We needed to setup a web host for the domain convert.ភាសាខ្មែរ.com for an upcoming project. It should have been simple, but this turned into quite the journey.
A very brief background on IDNs
Some background. Notice the use of Khmer characters: ភាសាខ្មែរ /pʰiesaa kmae/ or “Khmer Language”. ភាសាខ្មែរ.com is a domain I’ve owned for some time, having purchased it when I was learning Khmer. Because this domain names uses letters not found in the English alphabet, it is considered to be an Internationalized Domain Name (or IDN). Now, behind the scenes, ភាសាខ្មែរ is not stored using Khmer characters in a Domain Name System (DNS) record. For reasons of history, domain names are restricted to a handful of Latin script letters, digits, and hyphen, and so the domain must be re-encoded using a system known as ‘punycode‘ (truly!)
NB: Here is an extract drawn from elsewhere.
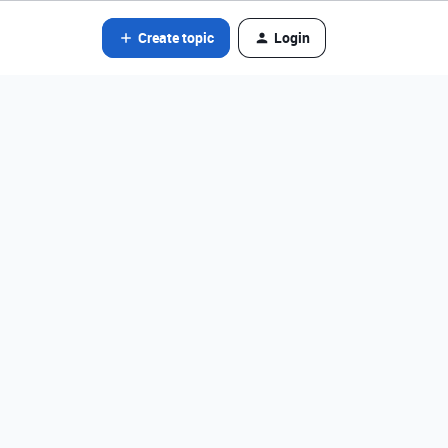
Create topic
Login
The punycode representation of ភាសាខ្មែរ
is the rather bamboozling xn--j2e7beiw1lb2hqg
.
Now, most of the time, this gory detail will be hidden from you in the user interface of your browser — but if you copy the URL from the address bar and paste it into a text editor, you’ll be presented with the gory details! (The domain punycoder.com allows you to easily play with other scripts and non-English-alphabet names and see how they are punycoded.)
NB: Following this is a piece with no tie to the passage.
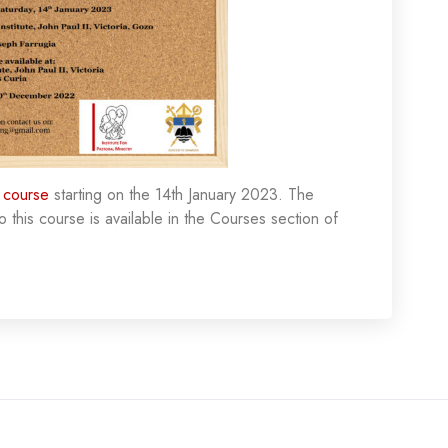
 course
starting on the 14th January 2023. The
o this course is available in the Courses section of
We needed a backend host with Python for the project, which ruled out a lot of free options — particularly since we wanted to bind to this custom domain name. As I had access to an Azure subscription already, I went that way.
So first, I attempted to create the domain quickly in the Azure Portal web front end. I had no trouble creating https://khconvert.azurewebsites.net/ — took just a few seconds. Then I had to bind our domain convert.ភាសាខ្មែរ.com to this azure hostname. But computer said no:
The name convert.xn--j2e7beiw1lb2hqg.com is not valid.
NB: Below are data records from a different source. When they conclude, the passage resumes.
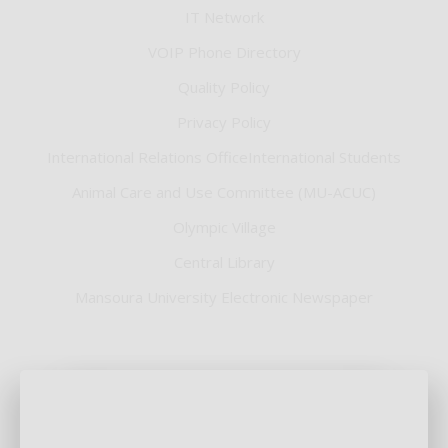
IT Network
VOIP Phone Directory
Quality Policy
Privacy Policy
International Relations OfficeInternational Students
Animal Care and Use Committee (MU-ACUC)
Olympic Village
Central Library
Mansoura University Electronic Newspaper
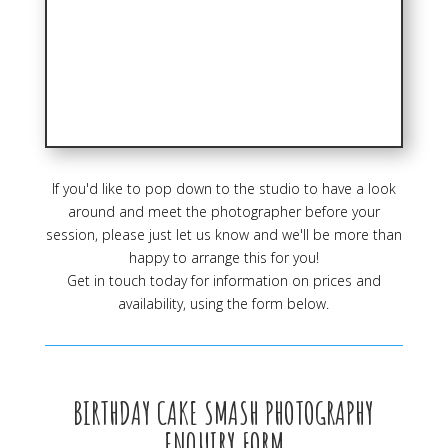
If you'd like to pop down to the studio to have a look
around and meet the photographer before your
session, please just let us know and we'll be more than
happy to arrange this for you!
Get in touch today for information on prices and
availability, using the form below.
BIRTHDAY CAKE SMASH PHOTOGRAPHY
ENQUIRY FORM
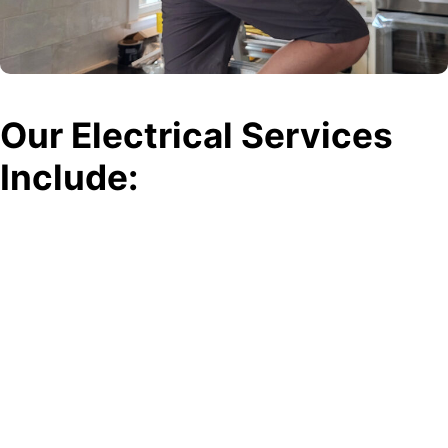
Our Electrical Services
Include:
Electrical Repairs
Whether it’s a flickering light or a malfunctioning outlet, our
electricians can quickly diagnose and repair any electrical issue to
keep your home or business running smoothly.
Electrical Installations
Need a new light fixture or ceiling fan installed? Our team handles all
types of installations, ensuring safe and secure connections for
long-lasting performance.
Panel Upgrades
Fine, perhaps the UI needed the domain name as a Unicode string.
Hmm. Blocked again.
Now, often the Azure Portal does not allow you to do things which can be done via their APIs or with their az
CLI tool. So I tried again with az
.
PS> az webapp config hostname add --hostname convert.xn--j2e7beiw1lb2hqg.com --webapp-name khconvert --resource-group <REDACTED> --verbose
The name convert.xn--j2e7beiw1lb2hqg.com is not valid.
Command ran in 4.228 seconds (init: 0.493, invoke: 3.736)
Okay then … perhaps I have to use the non-punycode version of the hostname? After all, that error in the Azure Portal was purely in the UI — it didn’t even call into the API.
And it worked!
Side track: the old Powershell console did not do well with rendering Khmer in its default settings…
So it looks like those were not question marks? Interestingly, I can paste Khmer characters into the console, but I can’t copy them back out from the command — those letters copy out as question marks. Although as you can see from a screenshot and corresponding text later, I can copy the response and show it correctly. (Admittedly, I was using the old Powershell console, not Terminal, which probably would have none of these problems.)
But it worked, hurrah! We are done!
Well, not quite. We need a TLS certificate for the site. Fortunately, Azure supports creating certificates automatically for web apps.
But not for IDNs.
And not even the CLI saved me this time.
PS> az webapp config ssl create --hostname 'convert.?????????.com' --name khconvert -g <REDACTED> --verbose
This command is in preview and under development. Reference and support levels: https://aka.ms/CLI_refstatus
Operation returned an invalid status 'Bad Request'
Content: {"Code":"BadRequest","Message":"Properties.CanonicalName is invalid. Canonical name convert.ភាសាខ្មែរ.com includes at least one special character. Only letters and numbers are allowed.","Target":null,"Details":[{"Message":"Properties.CanonicalName is invalid. Canonical name convert.ភាសាខ្មែរ.com includes at least one special character. Only letters and numbers are allowed."},{"Code":"BadRequest"},{"ErrorEntity":{"ExtendedCode":"51021","MessageTemplate":"{0} is invalid. {1}","Parameters":["Properties.CanonicalName","Canonical name convert.ភាសាខ្មែរ.com includes at least one special character. Only letters and numbers are allowed."],"Code":"BadRequest","Message":"Properties.CanonicalName is invalid. Canonical name convert.ភាសាខ្មែរ.com includes at least one special character. Only letters and numbers are allowed."}}],"Innererror":null}
At this point, I threw my hands in the air, put the domain behind a Cloudflare proxy and used their SSL certificate, and it just worked.
But it is no wonder there are so few IDNs. The experience is still frightful. The errors are weird. We have a long, long way to go.
(Oh, and do take a look at ភាសាខ្មែរ.com and convert.ភាសាខ្មែរ.com: the problems they are playing with have quite a lot to do with IDNs too!)